Regardless of the novel approach proposed in this research, there are still several concerns in the field that can be addressed in future. This study applied two Boosting based ensemble techniques. In future, other bagging and boosting based ensemble approaches can be applied. Furthermore, the dataset was divided in the ratio of 75:25 for training and testing. Other ratios can also be taken for training the classifiers. The proposed algorithm and existing algorithms are based on sampling of the data however, other cost effective approaches can also be applied to handle the imbalanced data. In this study, we focused on accuracy as the primary criterion for selecting the XGBoost model. However, we recognize the importance of a comprehensive evaluation that includes other critical metrics such as recall and precision. Future work will involve a more detailed analysis using these additional performance metrics to ensure a more robust and well-rounded assessment of model efficacy.

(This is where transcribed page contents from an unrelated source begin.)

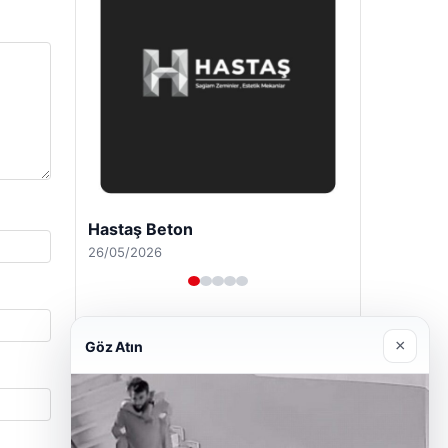
Prenses Night Club
29/04/2026
×
Göz Atın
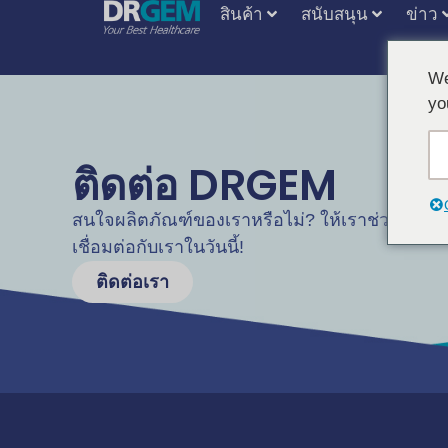
สินค้า
สนับสนุน
ข่าว
We
yo
ติดต่อ DRGEM
สนใจผลิตภัณฑ์ของเราหรือไม่? ให้เราช่วยคุณค
เชื่อมต่อกับเราในวันนี้!
ติดต่อเรา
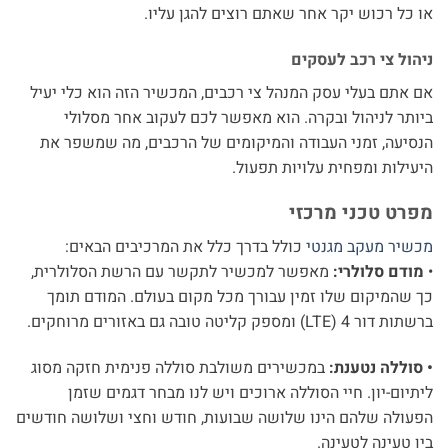
או כל רכוש יקר אחר שאתם רוצים להגן עליו.
ניהול צי רכב לעסקים
אם אתם בעלי עסק המנהל צי רכבים, המכשיר הזה הוא כלי יעיל
ביותר לניהול ובקרה. הוא מאפשר לכם לעקוב אחר מסלולי
הנסיעה, זמני העבודה והמיקומים של הרכבים, מה שמשפר את
היעילות ומפחית עלויות תפעול.
מפרט טכני מרכזי
מכשיר מעקב מגנטי
כולל בדרך כלל את המרכיבים הבאים:
•
מודם סלולרי:
מאפשר למכשיר לתקשר עם הרשת הסלולרית,
כך שהמיקום שלו זמין עבורך מכל מקום בעולם. המודם תומך
ברשתות דור 4 (LTE) ומספק קליטה טובה גם באזורים מרוחקים.
• סוללה נטענת:
במכשירים משולבת סוללה פנימית חזקה מסוג
ליתיום-יון. חיי הסוללה ארוכים ויש לנו מבחר דגמים שזמן
הפעולה שלהם הינו שלושה שבועות, חודש וחצי ושלושה חודשים
בין טעינה לטעינה.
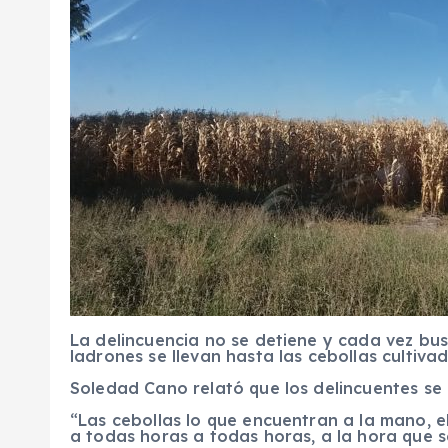
La delincuencia no se detiene y cada vez b
ladrones se llevan hasta las cebollas cultiva
Soledad Cano relató que los delincuentes se 
“Las cebollas lo que encuentran a la mano, e
a todas horas a todas horas, a la hora que s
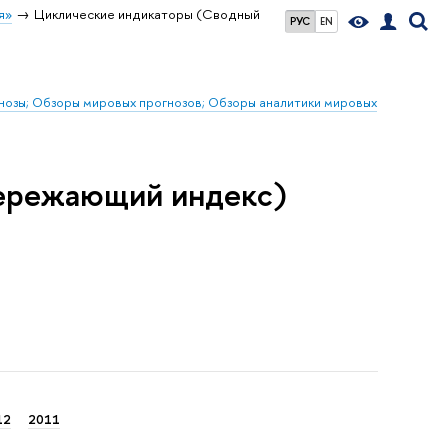
я»
Циклические индикаторы (Сводный
РУС
EN
гнозы; Обзоры мировых прогнозов; Обзоры аналитики мировых
ережающий индекс)
12
2011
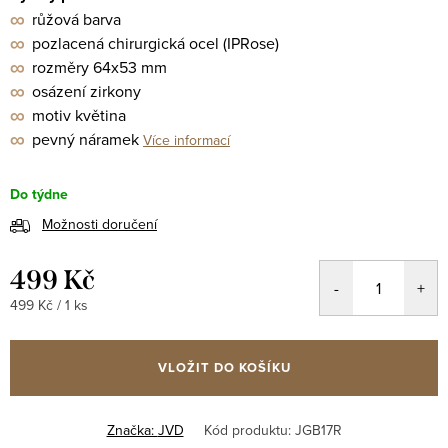
∞
růžová barva
∞
pozlacená chirurgická ocel
(IPRose)
∞
rozměry 64x53 mm
∞
osázení zirkony
∞
motiv květina
∞
pevný náramek
Více informací
Do týdne
Možnosti doručení
499 Kč
Měrná
499 Kč / 1 ks
cena:
VLOŽIT DO KOŠÍKU
Značka:
JVD
Kód produktu:
JGB17R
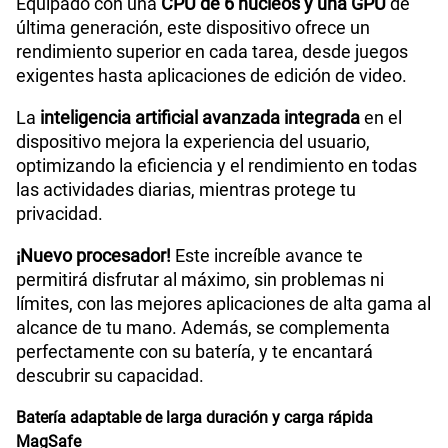
Equipado con una
CPU de 6 núcleos y una GPU
de
última generación, este dispositivo ofrece un
rendimiento superior en cada tarea, desde juegos
exigentes hasta aplicaciones de edición de video.
La
inteligencia artificial avanzada integrada
en el
dispositivo mejora la experiencia del usuario,
optimizando la eficiencia y el rendimiento en todas
las actividades diarias, mientras protege tu
privacidad.
¡Nuevo procesador!
Este increíble avance te
permitirá disfrutar al máximo, sin problemas ni
límites, con las mejores aplicaciones de alta gama al
alcance de tu mano. Además, se complementa
perfectamente con su batería, y te encantará
descubrir su capacidad.
Batería adaptable de larga duración y carga rápida
MagSafe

This approach will help in identifying the most suitable model for our specific task, ensuring that all aspects of performance are thoroughly evaluated. Last but not the least, the dataset we used to predict the customer churn is not time series based. However, if the analysis is done in real time or on time series based dataset then the classification could be done more accurately and would be more practical.